Она вдруг почувствовала к нему какую-то душевную привязанность или, скорее, причастность к его переживаниям, в таких случаях говорят: почувствовать родственную душу. Ей казалось, что он знал, о чём она вспоминала, стоя здесь, в вагоне, уцепившись за поручень, и, хотя он не проронил ни слова, она знала его или так ей казалось. Горечь, стиснув горло, опустилась и легла на сердце. Она попыталась вздохнуть, но вдох получился тяжёлым, грудь что-то сдавливало, ей хотелось зарыдать. Решение пришло в одно мгновение: протянув уверенно свою руку, Настя взяла его ладонь. Он смотрел, не отводя глаз, и вдруг еле заметно улыбнулся, на его лице стали рассеиваться тучи, и оно засияло, как прежде. У Насти заколотилось сердце, будто ранее оно остановилось, а теперь хотело наверстать упущенное. Она ни о чём не думала, просто отдалась чувствам, прижалась к нему, и ей показалось, что так было всегда, и тысячу лет назад они стояли, обнявшись, и будут стоять ещё тысячу. Сердце успокоилось, она чувствовала себя защищённой. В ней стало зарождаться ощущение торжества, как будто они сейчас чувствуют то, что другим не познать никогда. Настя знала, что должно быть только так и никак иначе.

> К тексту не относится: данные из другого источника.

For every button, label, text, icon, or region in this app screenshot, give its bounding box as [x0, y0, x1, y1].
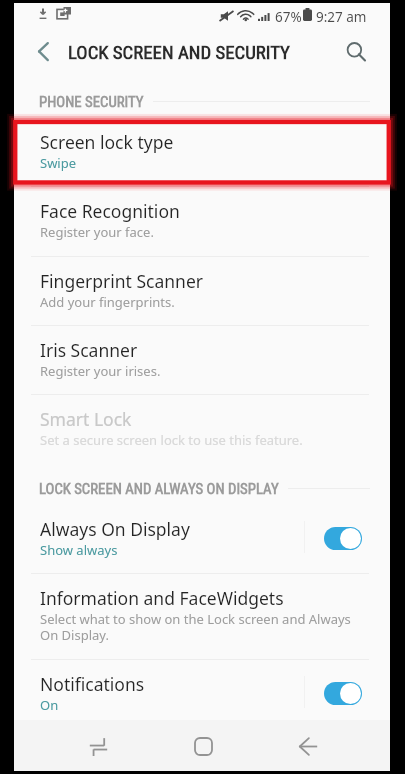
staticText: Notifications — [40, 672, 145, 696]
button[interactable]: Notifications — [14, 659, 390, 725]
button[interactable]: Home — [163, 722, 243, 771]
staticText: Register your irises. — [40, 362, 161, 380]
staticText: Screen lock type — [40, 130, 174, 154]
staticText: Iris Scanner — [40, 338, 138, 362]
button[interactable]: Face Recognition — [14, 186, 390, 255]
staticText: Swipe — [40, 154, 77, 172]
staticText: 67% — [275, 8, 302, 26]
staticText: On — [40, 696, 59, 714]
staticText: PHONE SECURITY — [39, 93, 144, 109]
staticText: Set a secure screen lock to use this fea… — [40, 431, 303, 449]
button[interactable]: Recent apps — [58, 722, 138, 771]
staticText: Smart Lock — [40, 407, 132, 431]
staticText: Information and FaceWidgets — [40, 586, 284, 610]
button[interactable]: Back — [268, 722, 348, 771]
staticText: LOCK SCREEN AND ALWAYS ON DISPLAY — [39, 480, 279, 496]
button[interactable]: Iris Scanner — [14, 325, 390, 394]
button[interactable]: Toggle — [324, 682, 362, 705]
staticText: LOCK SCREEN AND SECURITY — [68, 42, 290, 64]
button[interactable]: Toggle — [324, 527, 362, 550]
button[interactable]: Always On Display — [14, 504, 390, 573]
button[interactable]: Fingerprint Scanner — [14, 256, 390, 325]
staticText: Add your fingerprints. — [40, 293, 175, 311]
button[interactable]: Screen lock type — [14, 117, 390, 186]
staticText: Show always — [40, 541, 118, 559]
staticText: Fingerprint Scanner — [40, 269, 204, 293]
staticText: Select what to show on the Lock screen a… — [40, 610, 351, 643]
button[interactable]: Information and FaceWidgets — [14, 573, 390, 660]
staticText: Face Recognition — [40, 199, 180, 223]
staticText: Register your face. — [40, 223, 154, 241]
button[interactable]: Navigate up — [17, 28, 63, 75]
button[interactable]: Search — [332, 28, 378, 75]
staticText: Always On Display — [40, 517, 190, 541]
button[interactable]: Smart Lock — [14, 394, 390, 463]
staticText: 9:27 am — [316, 8, 367, 26]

На одной из остановок они вышли, держась за руки. Парень вёл её куда-то, а она не спрашивала его ни о чём. Шли они решительно и не проронили ни слова, будто боялись всё испортить. Наступил вечер, и фонари отражались на мокром асфальте бороздой блестящих линий, светофоры каскадом расположились вдоль проспекта и играли какую-то свою беззвучную мелодию. Свернув в проулок, они зашли в подъезд дома, поднялись на третий этаж. Парень открыл ключом дверь, и они буквально втолкнули друг друга в квартиру. Дверь за ними закрылась.

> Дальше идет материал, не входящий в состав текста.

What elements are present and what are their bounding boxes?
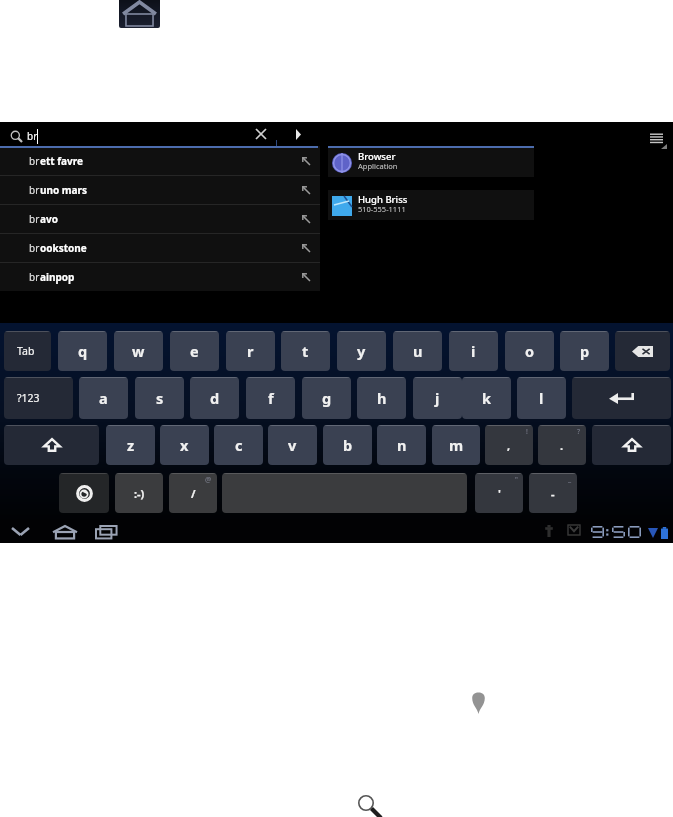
button[interactable]: ? <box>538 425 586 465</box>
button[interactable]: v <box>268 425 317 465</box>
staticText: Browser <box>358 150 396 163</box>
staticText: " <box>515 475 518 485</box>
staticText: p <box>580 341 590 361</box>
staticText: a <box>99 388 108 408</box>
staticText: - <box>551 486 555 501</box>
staticText: br <box>27 129 38 143</box>
button[interactable]: a <box>79 377 128 419</box>
staticText: ' <box>498 486 501 501</box>
staticText: b <box>343 435 353 455</box>
staticText: c <box>235 435 243 455</box>
staticText: / <box>191 486 196 501</box>
button[interactable]: h <box>357 377 406 419</box>
button[interactable]: Home <box>119 0 160 28</box>
staticText: y <box>357 341 366 361</box>
button[interactable]: Voice search <box>286 122 310 146</box>
button[interactable]: Home <box>50 521 79 542</box>
staticText: Application <box>358 161 398 171</box>
button[interactable]: d <box>190 377 239 419</box>
staticText: br <box>29 241 40 255</box>
staticText: z <box>127 435 135 455</box>
staticText: g <box>322 388 332 408</box>
staticText: ?123 <box>17 391 40 405</box>
staticText: _ <box>568 475 572 485</box>
staticText: l <box>539 388 544 408</box>
button[interactable]: Tab <box>4 331 51 371</box>
button[interactable]: br <box>0 175 320 204</box>
staticText: br <box>29 212 40 226</box>
button[interactable]: o <box>505 331 554 371</box>
staticText: h <box>377 388 387 408</box>
staticText: i <box>471 341 476 361</box>
staticText: v <box>288 435 297 455</box>
staticText: uno mars <box>40 183 88 197</box>
staticText: avo <box>40 212 58 226</box>
button[interactable]: u <box>393 331 442 371</box>
button[interactable]: j <box>413 377 462 419</box>
staticText: ! <box>526 427 528 437</box>
staticText: :-) <box>134 486 145 501</box>
staticText: ? <box>577 427 581 437</box>
staticText: @ <box>205 475 212 485</box>
staticText: d <box>210 388 220 408</box>
button[interactable]: :-) <box>115 473 163 513</box>
button[interactable]: f <box>246 377 295 419</box>
staticText: , <box>507 438 511 453</box>
button[interactable]: l <box>517 377 566 419</box>
button[interactable]: p <box>560 331 609 371</box>
button[interactable] <box>615 331 670 371</box>
button[interactable]: Hugh Briss <box>328 190 534 220</box>
button[interactable]: k <box>462 377 511 419</box>
button[interactable]: ! <box>485 425 533 465</box>
button[interactable]: b <box>323 425 372 465</box>
button[interactable]: br <box>0 262 320 291</box>
staticText: u <box>413 341 423 361</box>
staticText: q <box>78 341 88 361</box>
button[interactable]: ?123 <box>4 377 73 419</box>
staticText: e <box>190 341 199 361</box>
staticText: f <box>268 388 274 408</box>
button[interactable]: z <box>106 425 155 465</box>
button[interactable] <box>4 425 99 465</box>
button[interactable]: x <box>160 425 209 465</box>
button[interactable]: t <box>281 331 330 371</box>
button[interactable]: br <box>0 204 320 233</box>
button[interactable]: n <box>377 425 426 465</box>
button[interactable]: s <box>135 377 184 419</box>
button[interactable]: r <box>226 331 275 371</box>
staticText: r <box>247 341 254 361</box>
button[interactable] <box>572 377 671 419</box>
button[interactable] <box>592 425 671 465</box>
button[interactable]: m <box>432 425 480 465</box>
button[interactable]: g <box>302 377 351 419</box>
staticText: br <box>29 183 40 197</box>
button[interactable]: Recent apps <box>92 521 119 542</box>
button[interactable]: c <box>214 425 263 465</box>
button[interactable]: i <box>449 331 498 371</box>
button[interactable]: q <box>58 331 107 371</box>
button[interactable]: w <box>114 331 163 371</box>
staticText: Tab <box>17 344 35 358</box>
staticText: ainpop <box>40 270 75 284</box>
staticText: s <box>156 388 164 408</box>
staticText: m <box>449 435 464 455</box>
button[interactable]: Back <box>7 521 34 542</box>
staticText: o <box>525 341 535 361</box>
button[interactable] <box>59 473 109 513</box>
button[interactable]: e <box>170 331 219 371</box>
button[interactable]: br <box>0 233 320 262</box>
button[interactable]: Clear query <box>248 122 274 146</box>
button[interactable] <box>222 473 467 513</box>
staticText: k <box>482 388 491 408</box>
button[interactable]: " <box>475 473 523 513</box>
staticText: Hugh Briss <box>358 193 408 206</box>
button[interactable]: y <box>337 331 386 371</box>
staticText: j <box>435 388 440 408</box>
button[interactable]: Browser <box>328 147 534 177</box>
staticText: n <box>397 435 407 455</box>
button[interactable]: br <box>0 146 320 175</box>
staticText: t <box>302 341 309 361</box>
button[interactable]: Menu <box>642 126 672 152</box>
button[interactable]: @ <box>169 473 217 513</box>
button[interactable]: _ <box>529 473 577 513</box>
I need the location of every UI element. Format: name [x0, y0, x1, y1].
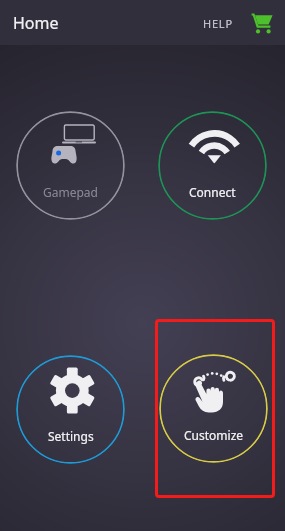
staticText: Settings	[48, 428, 94, 444]
button[interactable]: Cart	[244, 5, 280, 41]
button[interactable]: Customize	[159, 354, 268, 463]
staticText: HELP	[203, 16, 233, 31]
staticText: Customize	[184, 427, 244, 443]
staticText: Connect	[189, 184, 236, 200]
staticText: Gamepad	[43, 184, 98, 200]
button[interactable]: Settings	[16, 355, 125, 464]
button[interactable]: Connect	[158, 111, 267, 220]
staticText: Home	[13, 12, 59, 34]
button[interactable]: Gamepad	[16, 111, 125, 220]
button[interactable]: HELP	[193, 6, 243, 41]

…Такой счастливой Настя не чувствовала себя никогда. Ей приснился залитый солнцем луг, на котором было множество разнообразных цветов и сочной травы, и почти чистое небо с несколькими облачками, накрапывал грибной дождик. Она вглядывалась в дали бездонного неба, мелкие капельки попадали ей в глаза, и она жмурилась. Капельки не доставляли ей неудобства, наоборот, Насте казалось, что они промывают её ранее затуманенные глаза и на мир она глядит по-новому. Ей стало доступно видеть то, чего раньше она не могла разглядеть. Она дышала, дышала полной грудью, как раньше не могла вдохнуть. Она чувствовала запахи, которых никогда не чувствовала, слышала звуки, которых не слышала никогда, да и никто не слышал. Настя стояла, открыв ладони и лицо солнышку, и ощущала каждый порыв ветра, который несёт ей что-то светлое и счастливое. Она чувствовала, что он обнимает её, прижав свои губы к её макушке. Она хотела быть в этих объятиях вечно.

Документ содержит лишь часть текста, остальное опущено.